FlyerTalk Forums - View Single Post - why did BA send me to a hotel when flight was clearly cancelled by weather?
Old Jul 4, 2016 | 2:19 pm
  #2  
rossmacd
10 Countries Visited
All eyes on you!
15 Years on Site
 
Join Date: Jan 2010
Posts: 7,463
Originally Posted by Siberian_Viktorya
(this is absolutely NOT a complaint )


I was flying on a BA flight on a paid ticket. Probably one of the cheapest available when I booked it and I have absolutely no status with BA or any OW carrier.

The flight got cancelled and weather was clearly the reason. Since it was the last flight of the day, I started looking for hotel rooms on my phone, while standing in line to get rebooked for the next day's flight.

To my amazement, the BA handling agent gave me boarding passes for the next morning, as well as a hotel voucher. At first, I thought it was some kind of discount voucher, but she said it was free. On the hotel shuttle, I saw an elderly couple(maybe 85 to 90?) who were on my flight. They said they also got the hotel room for free. All three of us had no clue as to why. The front desk checked me and did ask for a credit card to cover incidentals. I asked again if it was free and he said BA was paying for the room, as well as the breakfast next morning(which was about $14 in USD, if I had to pay for the breakfast buffet myself) The room would have cost me $118 in USD if I booked it on their website that night, but I assume BA probably had special rates for as little as half that?

Like I said, this is not a complaint. I'm just puzzled. Is this how BA does things?

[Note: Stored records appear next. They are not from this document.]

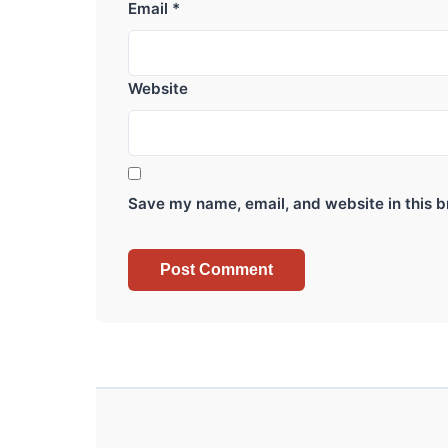
Email
*
Website
Save my name, email, and website in this b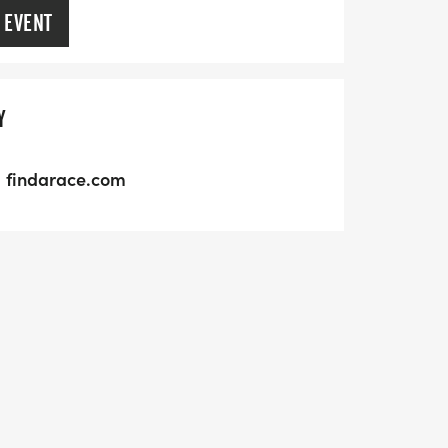
 EVENT
Y
findarace.com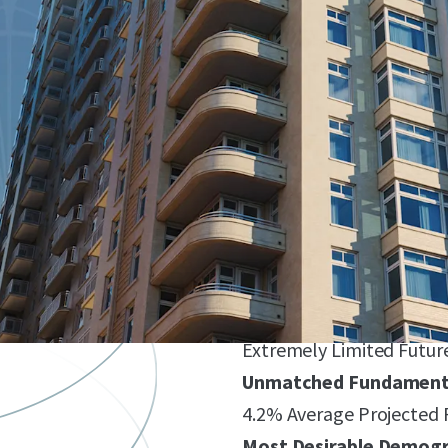
Bethesda’s Premier Tr
Iconic Asset Featuring 2
of Prime Ground-Floor Re
Sophia Sets the New S
Unique Unit Mix with Lar
Market Rents ($4,072/Un
($9,562/Unit, $5.28/SF)
Global Gateway Market 
Extremely Limited Futur
Unmatched Fundamenta
4.2% Average Projected
Most Desirable Demogr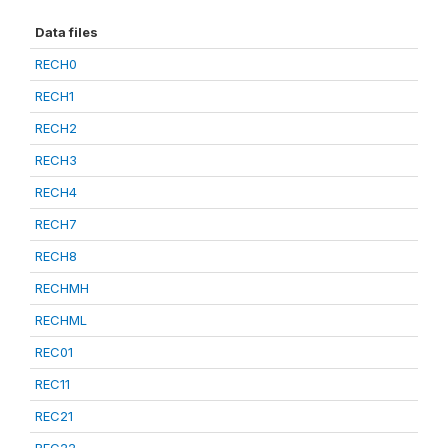
Data files
RECH0
RECH1
RECH2
RECH3
RECH4
RECH7
RECH8
RECHMH
RECHML
REC01
REC11
REC21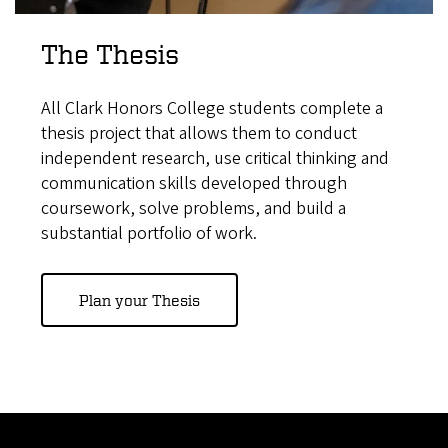
The Thesis
All Clark Honors College students complete a
thesis project that allows them to conduct
independent research, use critical thinking and
communication skills developed through
coursework, solve problems, and build a
substantial portfolio of work.
Plan your Thesis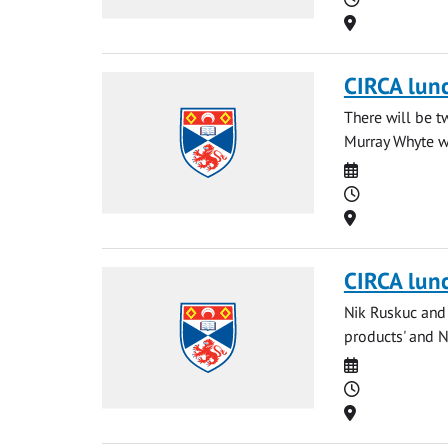
Location
CIRCA lun
There will be t
Murray Whyte wi
Date
Time
Location
CIRCA lun
Nik Ruskuc and 
products' and Ng
Date
Time
Location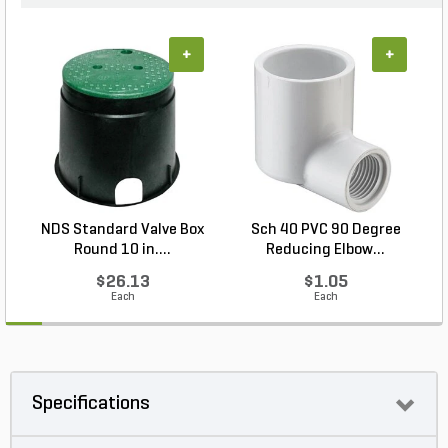
+
+
NDS Standard Valve Box
Sch 40 PVC 90 Degree
Round 10 in....
Reducing Elbow...
$26.13
$1.05
Each
Each
Specifications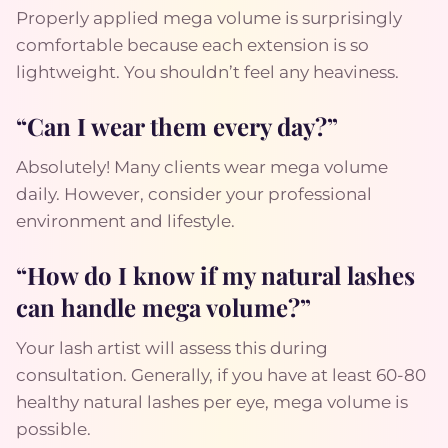
Properly applied mega volume is surprisingly
comfortable because each extension is so
lightweight. You shouldn’t feel any heaviness.
“Can I wear them every day?”
Absolutely! Many clients wear mega volume
daily. However, consider your professional
environment and lifestyle.
“How do I know if my natural lashes
can handle mega volume?”
Your lash artist will assess this during
consultation. Generally, if you have at least 60-80
healthy natural lashes per eye, mega volume is
possible.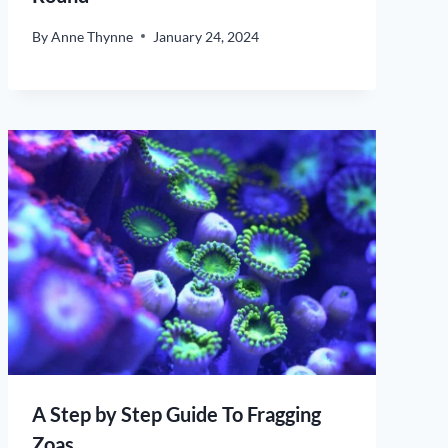
By
Anne Thynne
January 24, 2024
A Step by Step Guide To Fragging
Zoas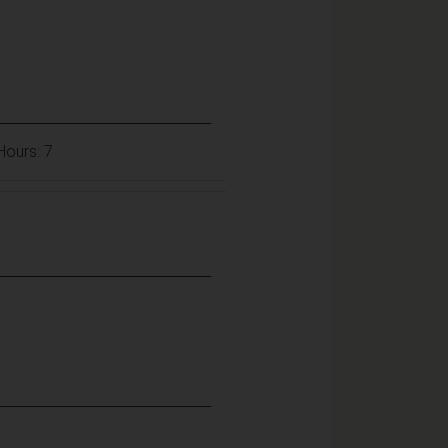
 Hours: 7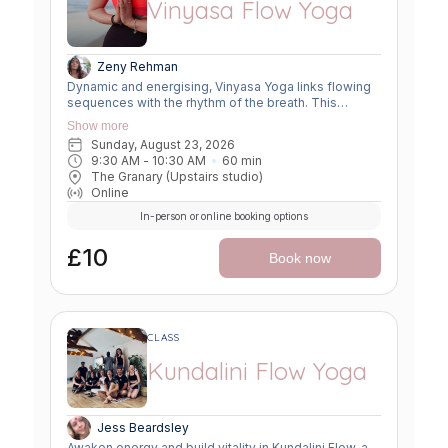
Vinyasa Flow Yoga
Zeny Rehman
Dynamic and energising, Vinyasa Yoga links flowing
sequences with the rhythm of the breath. This
moving meditation builds strength, flexibility, and
Show more
focus—leaving you grounded yet invigorated.
Sunday, August 23, 2026
9:30 AM
 - 
10:30 AM
60
min
The Granary (Upstairs studio)
Online
In-person or online booking options
£10
Book now
CLASS
Kundalini Flow Yoga
Jess Beardsley
Awaken energy and build vitality in Kundalini Flow, a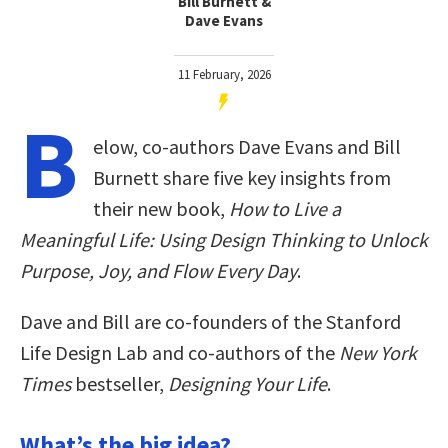
Bill Burnett &
Dave Evans
11 February, 2026
B
elow, co-authors Dave Evans and Bill
Burnett share five key insights from
their new book,
How to Live a
Meaningful Life: Using Design Thinking to Unlock
Purpose, Joy, and Flow Every Day
.
Dave and Bill are co-founders of the Stanford
Life Design Lab and co-authors of the
New York
Times
bestseller,
Designing Your Life
.
What’s the big idea?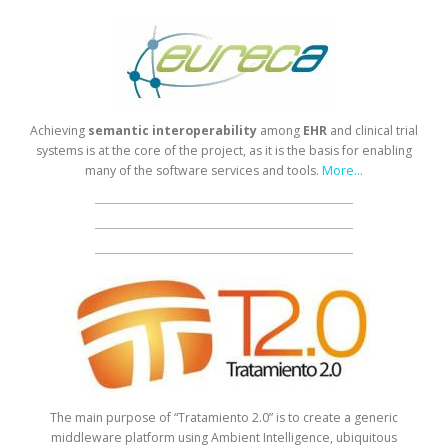
Achieving
semantic
interoperability
among
EHR
and clinical trial
systems is at the core of the project, as it is the basis for enabling
many of the software services and tools.
More...
The main purpose of “Tratamiento 2.0” is to create a generic
middleware platform using Ambient Intelligence, ubiquitous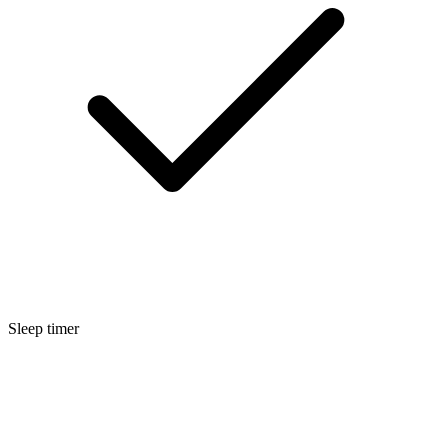
Sleep timer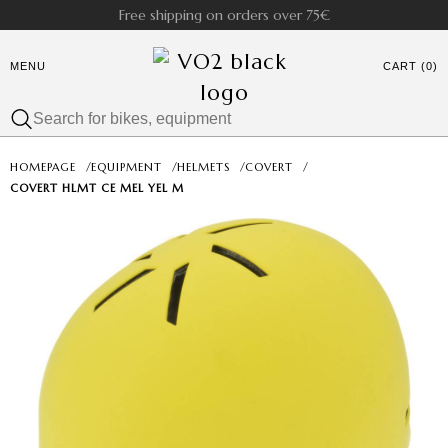
Free shipping on orders over 75€
MENU
CART (0)
HOMEPAGE
/
EQUIPMENT
/
HELMETS
/
COVERT
/
COVERT HLMT CE MEL YEL M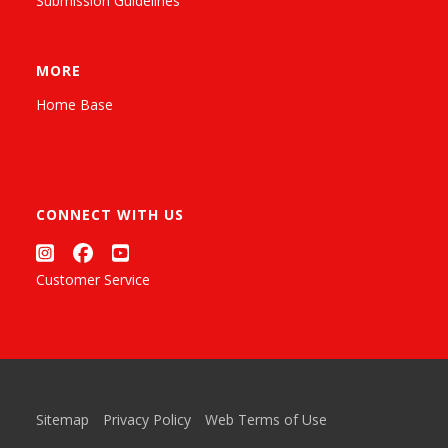
Submission Guidelines
MORE
Home Base
CONNECT WITH US
Customer Service
Sitemap
Privacy Policy
Web Terms of Use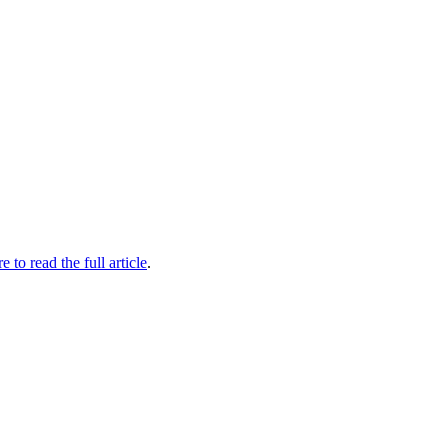
e to read the full article​
.​​​​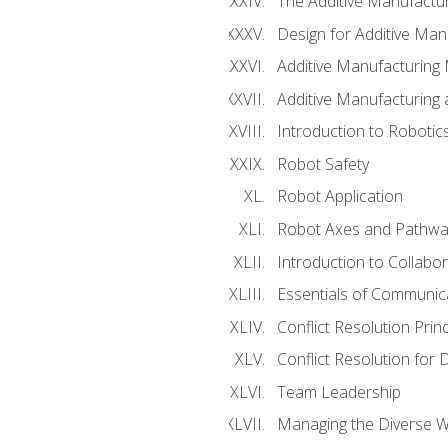
The Additive Manufactur
Design for Additive Man
Additive Manufacturing 
Additive Manufacturing
Introduction to Robotic
Robot Safety
Robot Application
Robot Axes and Pathwa
Introduction to Collabo
Essentials of Communic
Conflict Resolution Princ
Conflict Resolution for 
Team Leadership
Managing the Diverse 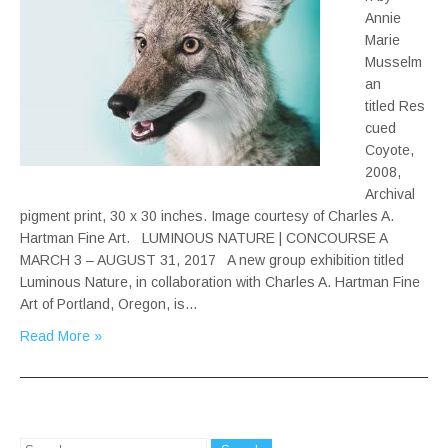
Annie
Marie
Musselm
an
titled Res
cued
Coyote,
2008,
Archival
pigment print, 30 x 30 inches. Image courtesy of Charles A.
Hartman Fine Art. LUMINOUS NATURE | CONCOURSE A
MARCH 3 – AUGUST 31, 2017 A new group exhibition titled
Luminous Nature, in collaboration with Charles A. Hartman Fine
Art of Portland, Oregon, is…
Read More »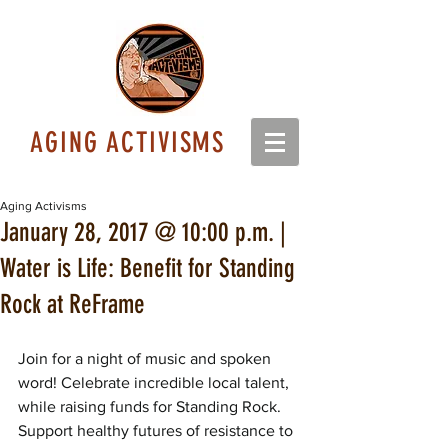
AGING ACTIVISMS
Aging Activisms
January 28, 2017 @ 10:00 p.m. |
Water is Life: Benefit for Standing
Rock at ReFrame
Join for a night of music and spoken 
word! Celebrate incredible local talent, 
while raising funds for Standing Rock. 
Support healthy futures of resistance to 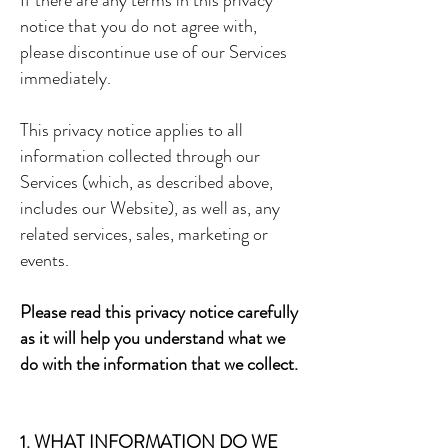
If there are any terms in this privacy
notice that you do not agree with,
please discontinue use of our Services
immediately.
This privacy notice applies to all
information collected through our
Services (which, as described above,
includes our Website), as well as, any
related services, sales, marketing or
events.
Please read this privacy notice carefully
as it will help you understand what we
do with the information that we collect.
1. WHAT INFORMATION DO WE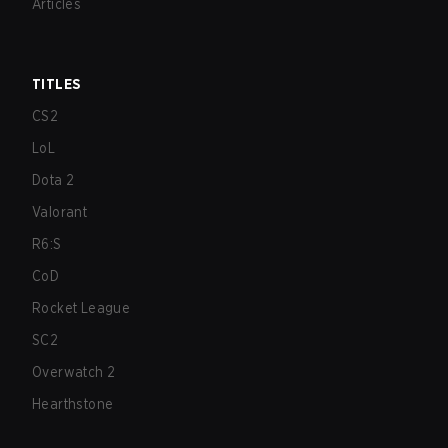
Articles
TITLES
CS2
LoL
Dota 2
Valorant
R6:S
CoD
Rocket League
SC2
Overwatch 2
Hearthstone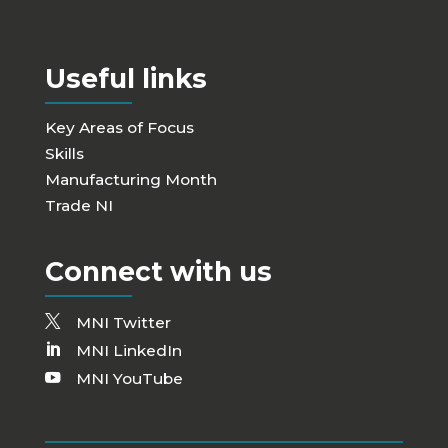
Useful links
Key Areas of Focus
Skills
Manufacturing Month
Trade NI
Connect with us
MNI Twitter
MNI LinkedIn
MNI YouTube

I have very little experience flying BA and it was the first time I've encountered a delay/cancellation with them.

Thanks!
I am assuming you are more used to North American carriers?

In Europe, carriers are bound by EU regulation for air passenger consumer protection, called EC261/2004, where the carrier must provide accommodation for significant (overnight) delays in any circumstance (weather, technical, crew availability etc). Meals and communication expenses are usually covered also.

The North American carriers (when not flying in and out of the EU) are not held up to the same level of consumer protection.